The lawmakers had sought to stop the “Troopergate” probe against Republican vice-presidential nominee Palin, claiming it was politically motivated.
However, in a two-page order released the day before the results of the probe into Palin’s dismissal of a senior official were expected to be made public, the court said the investigation could go ahead.
Palin is being investigated over allegations she abused her position by replacing public safety commissioner Walt Monegan because he refused to sack a state trooper involved in a bitter divorce with her sister.
The probe was launched in July, roughly one month before Palin was unveiled as John McCain’s shock choice for election running mate. Six Alaska Republican lawmakers had attempted to have the inquiry halted on the grounds that it was being manipulated by state Democrats.

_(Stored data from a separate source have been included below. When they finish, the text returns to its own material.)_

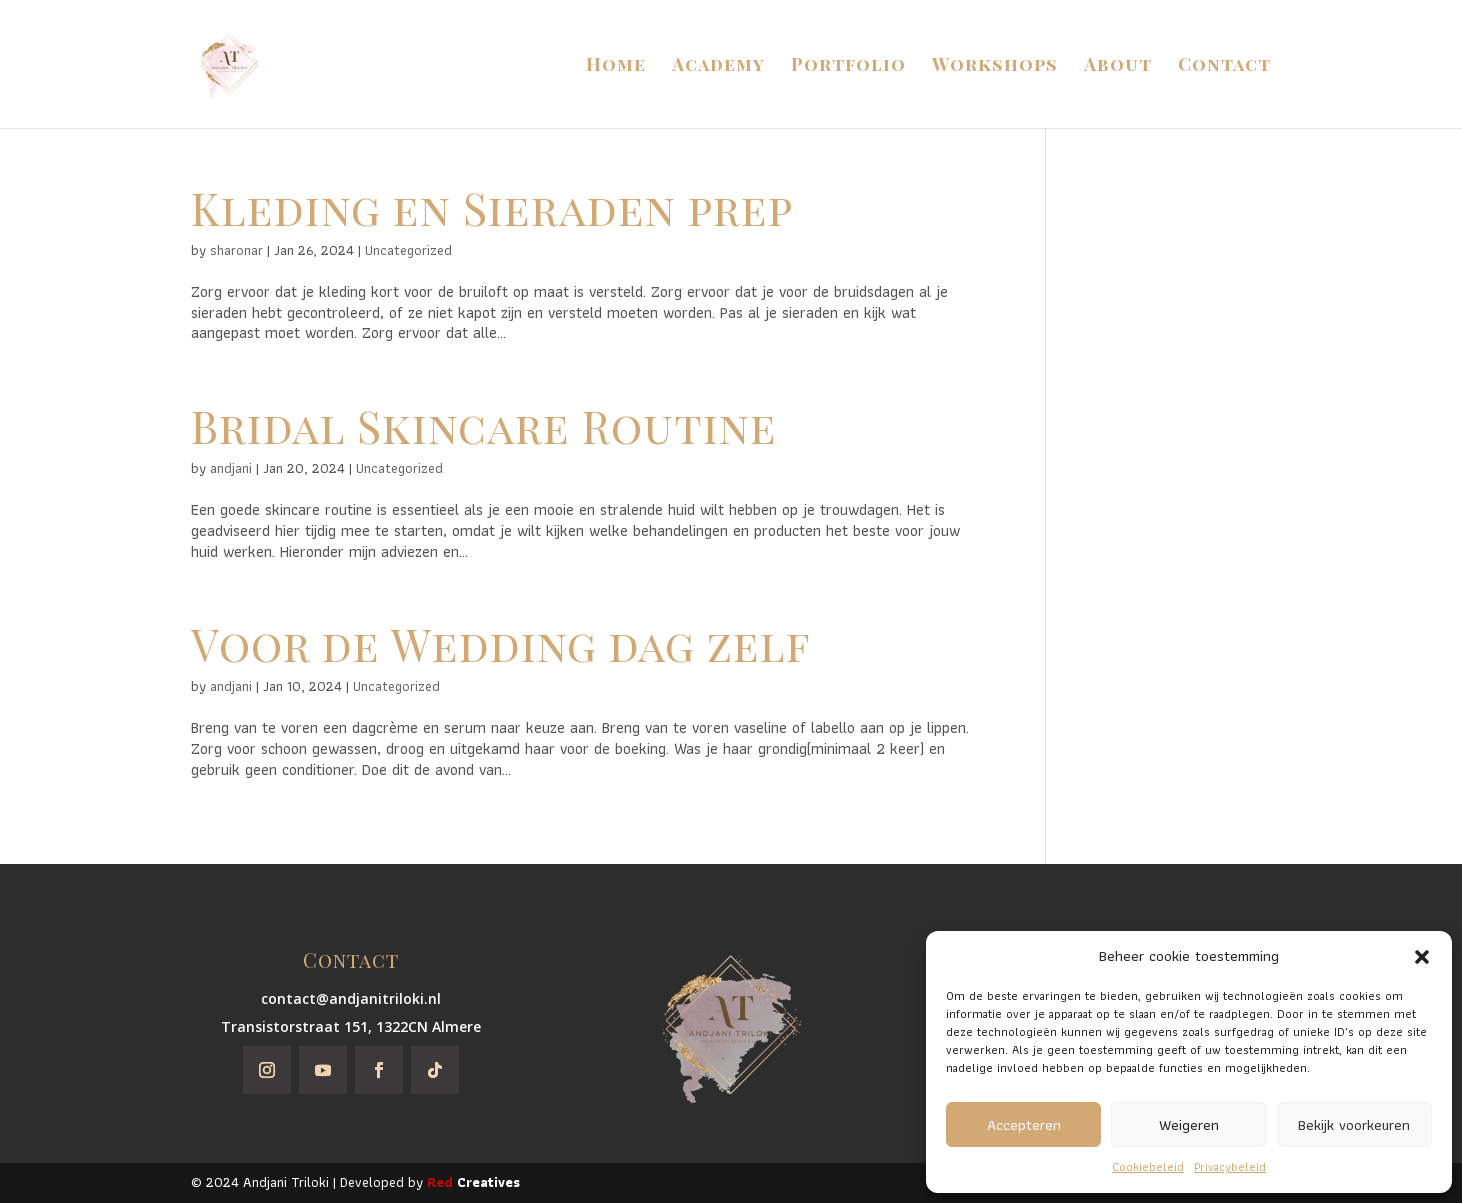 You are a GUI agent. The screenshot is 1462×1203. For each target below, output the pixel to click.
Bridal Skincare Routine (484, 425)
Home (616, 66)
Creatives (473, 1182)
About (1118, 66)
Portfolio (848, 66)
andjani (231, 468)
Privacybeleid (1230, 1166)
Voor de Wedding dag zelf (501, 643)
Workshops (995, 66)
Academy (718, 66)
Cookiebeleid (1148, 1166)
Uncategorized (408, 250)
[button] (1422, 957)
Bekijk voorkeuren (1354, 1125)
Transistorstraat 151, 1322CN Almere (351, 1026)
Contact (1224, 66)
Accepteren (1024, 1125)
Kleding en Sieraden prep (492, 207)
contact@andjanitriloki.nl (351, 998)
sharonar (236, 250)
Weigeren (1189, 1125) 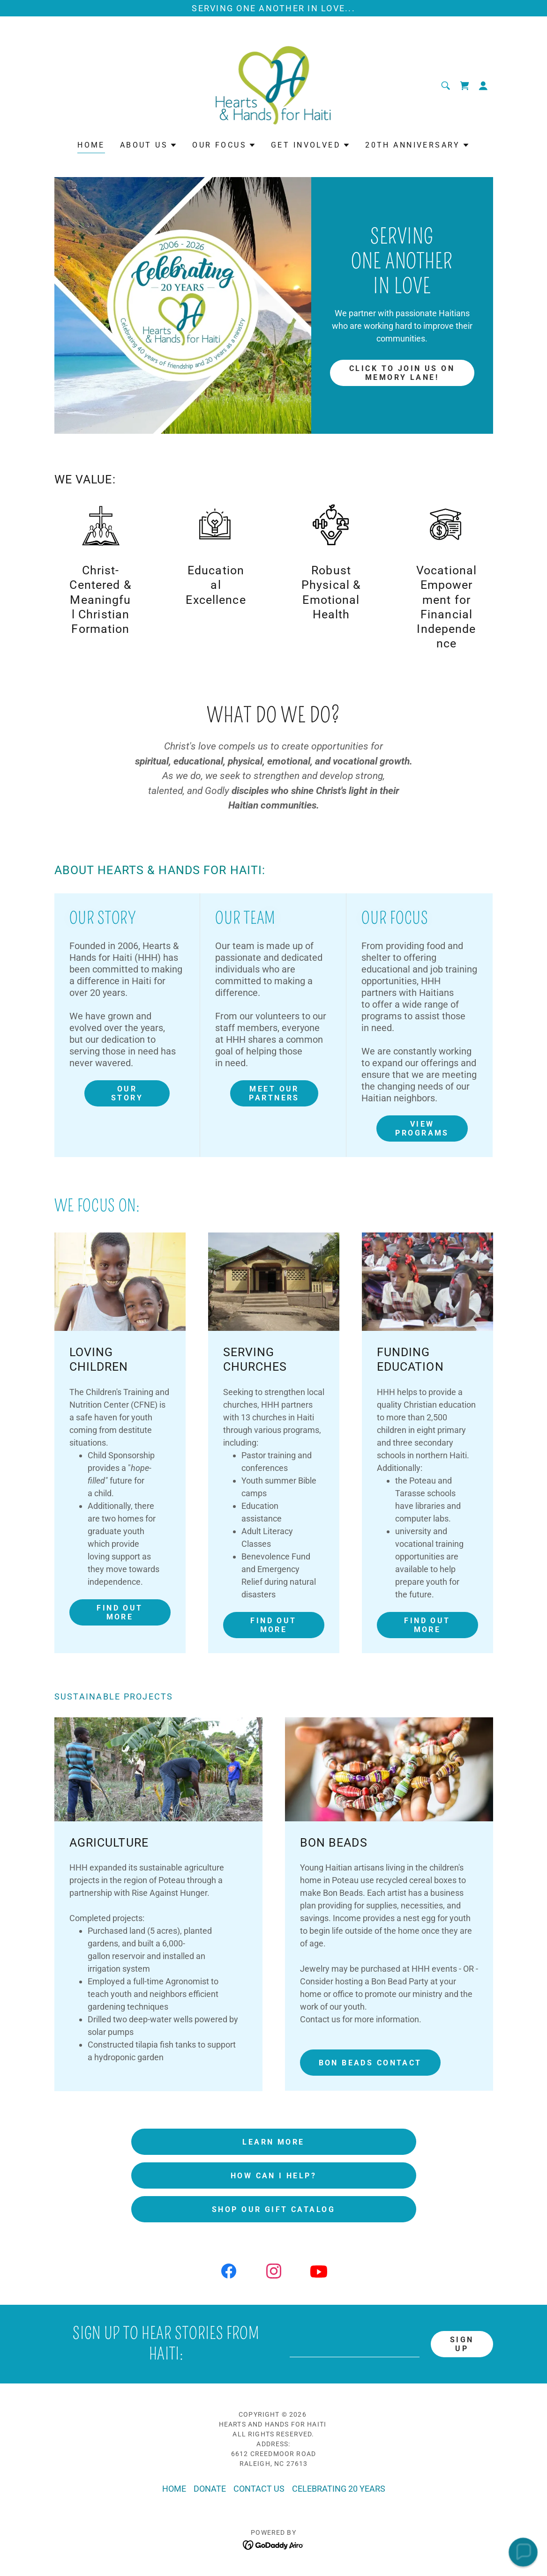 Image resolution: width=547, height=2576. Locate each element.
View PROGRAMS (422, 1128)
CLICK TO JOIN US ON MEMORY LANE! (402, 373)
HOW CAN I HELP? (273, 2175)
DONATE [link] (210, 2489)
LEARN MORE (273, 2142)
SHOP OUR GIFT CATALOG (273, 2209)
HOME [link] (91, 145)
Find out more (119, 1612)
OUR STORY (127, 1093)
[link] (273, 84)
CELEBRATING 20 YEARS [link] (338, 2489)
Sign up (462, 2344)
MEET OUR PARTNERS (274, 1093)
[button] (483, 85)
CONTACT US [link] (259, 2489)
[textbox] (355, 2344)
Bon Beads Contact (370, 2062) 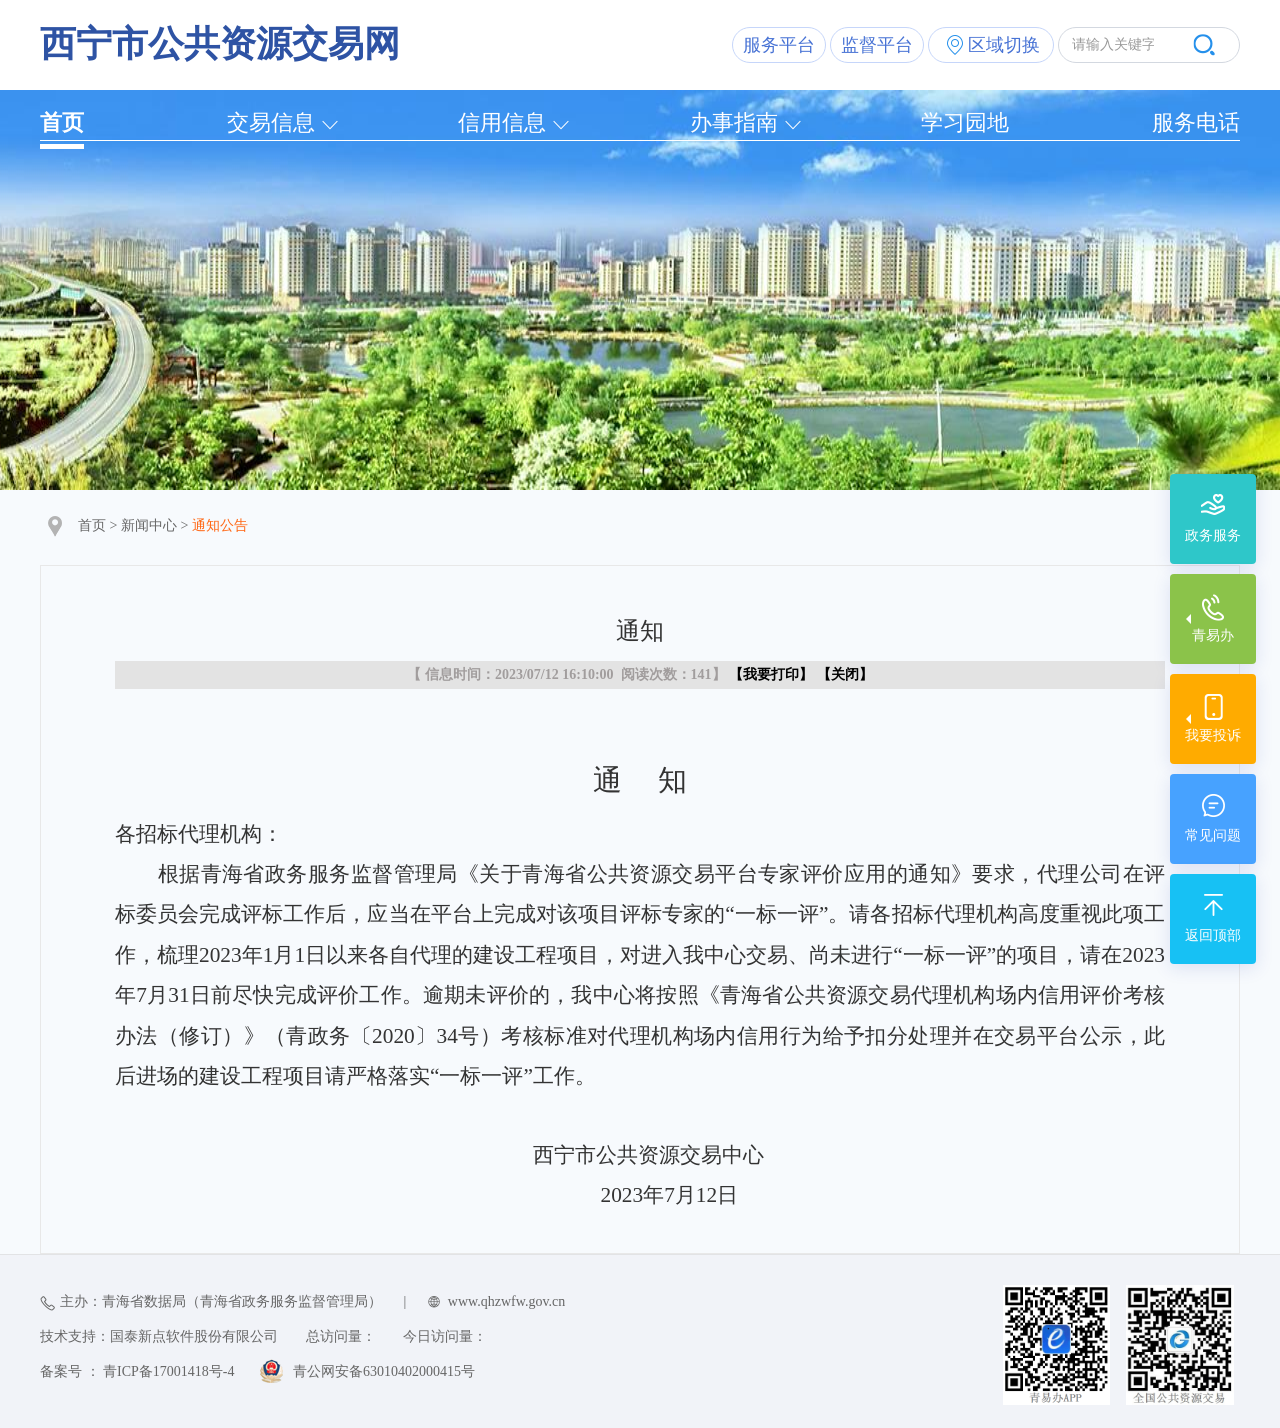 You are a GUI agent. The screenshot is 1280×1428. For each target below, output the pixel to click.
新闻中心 (149, 525)
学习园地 (965, 122)
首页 (62, 122)
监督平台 (877, 45)
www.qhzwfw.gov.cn (506, 1301)
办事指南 (734, 122)
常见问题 (1213, 835)
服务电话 (1196, 122)
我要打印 (771, 674)
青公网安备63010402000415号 (384, 1371)
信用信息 (502, 122)
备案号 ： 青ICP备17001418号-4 (137, 1371)
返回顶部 (1213, 935)
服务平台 (779, 45)
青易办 (1213, 635)
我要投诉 (1213, 735)
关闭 (845, 674)
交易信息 (271, 122)
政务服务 (1213, 535) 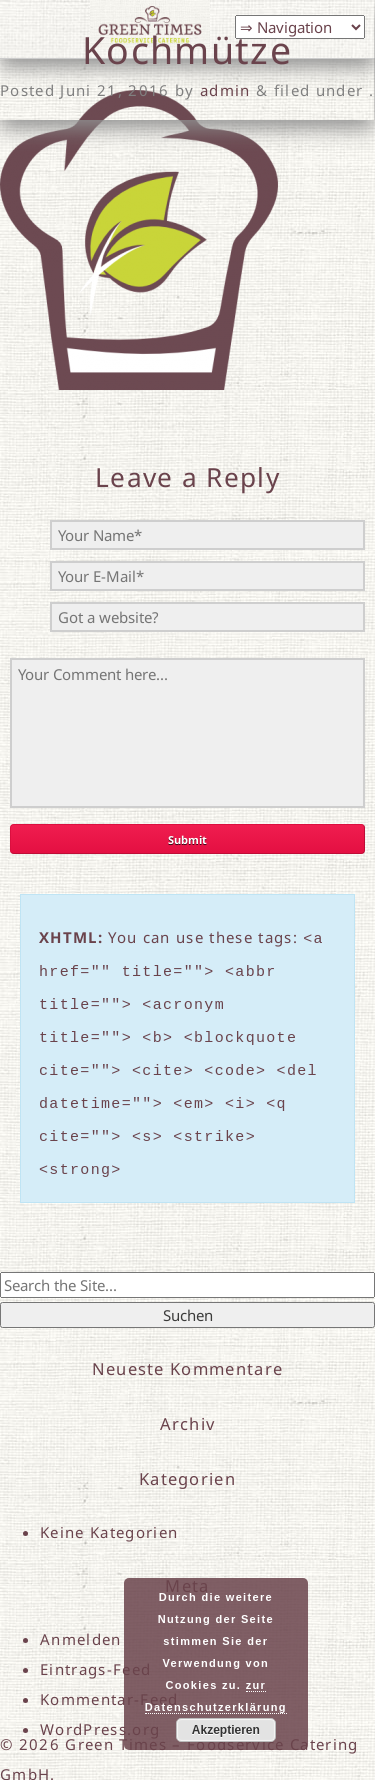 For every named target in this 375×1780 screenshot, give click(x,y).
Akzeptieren (226, 1730)
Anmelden (81, 1615)
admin (225, 90)
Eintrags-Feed (95, 1645)
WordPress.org (100, 1705)
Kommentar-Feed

In an earlier ruling, a lower court found there was no evidence to suggest bias on the part of legislators overseeing the probe.
The inquiry was launched following a unanimous bipartisan vote on July 28, and Palin had initially said she and all state employees would co-operate. However, since her unveiling as McCain’s running mate, Palin and several members of her staff have refused to be questioned, with her campaign branding the probe as “partisan and tainted.”
On Wednesday, a 25-page affidavit by Palin’s husband Todd revealed he had sought the dismissal of the state trooper at the center of the case. However he denied attempting to influence his wife, revealing she had eventually told him to “drop” the matter.
“Anyone who knows Sarah knows she is the governor and she calls the shots,” Todd Palin said in his affidavit.